- Opening Delimiter -

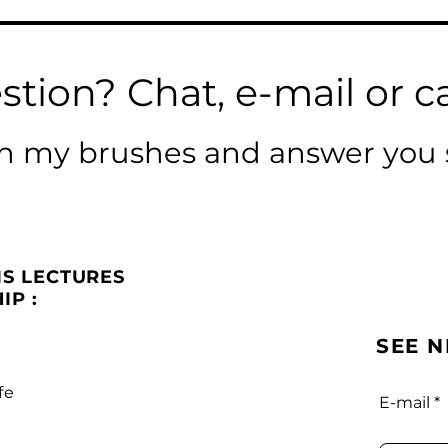
stion? Chat, e-mail or ca
ean my brushes and answer you 
IS LECTURES
IP :
SEE 
fe
E-mail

- Closing Delimiter -

- **Task**
Write out the listing above exactly as it stands, pictures excluded.

- **Solution to this problem**
stion? Chat, e-mail or ca
ean my brushes and answer you 
IS LECTURES
IP :
SEE 
fe
E-mail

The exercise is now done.